A recent post at Small Pond Science suggests that at many academic conferences, a substantial proportion of the talks are all about “the same. exact. damn. idea.” I agree completely, and moreover think that this similarity is only exacerbated by everyone starting with the same definitions and the same conceptual slides. The above post goes on to suggest that speakers take risks by talking more about big ideas, and while I am all in favour of riskier, bolder talks, it’s worth recognizing that many of us may not have big ideas or be in a position to share them at a conference. What almost all of us do have is a study organism, and focussing on this unique study organism instead of the same big questions that everyone is asking can help us do a better job of differentiating ourselves from the crowd, and of giving a compelling talk.**

*I’m referring here to regular 12 minute conference talks, not to 40 minutes seminar talks or plenaries, which are too long to tell without some sort of story.

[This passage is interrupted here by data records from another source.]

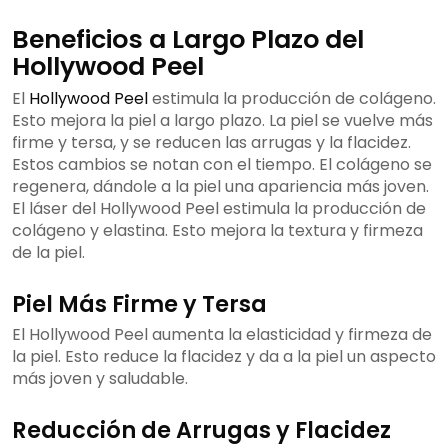
Beneficios a Largo Plazo del
Hollywood Peel
El
Hollywood Peel
estimula la producción de colágeno.
Esto mejora la piel a largo plazo. La piel se vuelve más
firme y tersa, y se reducen las arrugas y la flacidez.
Estos cambios se notan con el tiempo. El colágeno se
regenera, dándole a la piel una apariencia más joven.
El láser del Hollywood Peel estimula la producción de
colágeno y elastina. Esto mejora la textura y firmeza
de la piel.
Piel Más Firme y Tersa
El Hollywood Peel aumenta la elasticidad y firmeza de
la piel. Esto reduce la flacidez y da a la piel un aspecto
más joven y saludable.
Reducción de Arrugas y Flacidez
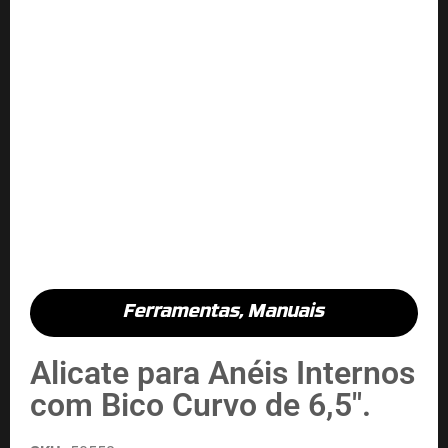
Ferramentas
,
Manuais
Alicate para Anéis Internos
com Bico Curvo de 6,5″.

**A slightly obnoxious disclosure: my own talks at these recent conferences began with descriptions of my fantastically charismatic study organisms, the Fan-Throated Lizards. But the choice wasn’t intentional, really. I just figured that starting with them was the easiest way of describing my very preliminary research. But my colleague Yoel Stuart pointed out that he liked how I motivated my talk with the organism and not the questions, and many of the thoughts in this post are based on the ensuing discussion with him. Conversations with my colleague Dan Rice have also influenced these ideas.

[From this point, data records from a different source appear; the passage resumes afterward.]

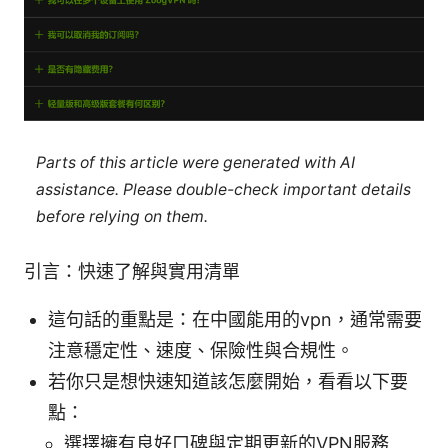
Parts of this article were generated with AI
assistance. Please double-check important details
before relying on them.
引言：快速了解與實用清單
這句話的重點是：在中國能用的vpn，通常需要
注意穩定性、速度、保險性與合規性。
若你只是想快速知道該怎麼開始，看看以下要
點：
選擇擁有良好口碑與定期更新的VPN服務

[Addendum: this post is getting much more attention than I imagined it would, so I think it’s worth adding a couple of clarifications. First, stories and data are not mutually exclusive, and I’m not suggesting focussing on stories at the expense of data. Second, starting with one’s study organism is not a panacea for all ills that may befall one’s talk. It’s perfectly possible to start by describing your study organism and still give an uncompelling talk, just as it is also perfectly possible to start with a big question and give an excellent talk.

Addendum 2: as the viewership of this post grows terrifyingly large, here’s another clarification. I’m ABSOLUTELY NOT saying that the big questions aren’t important. They’re crucial, and must be explored. All I’m saying is that starting with your study organism might be an effective way of carrying your audience to those big questions.]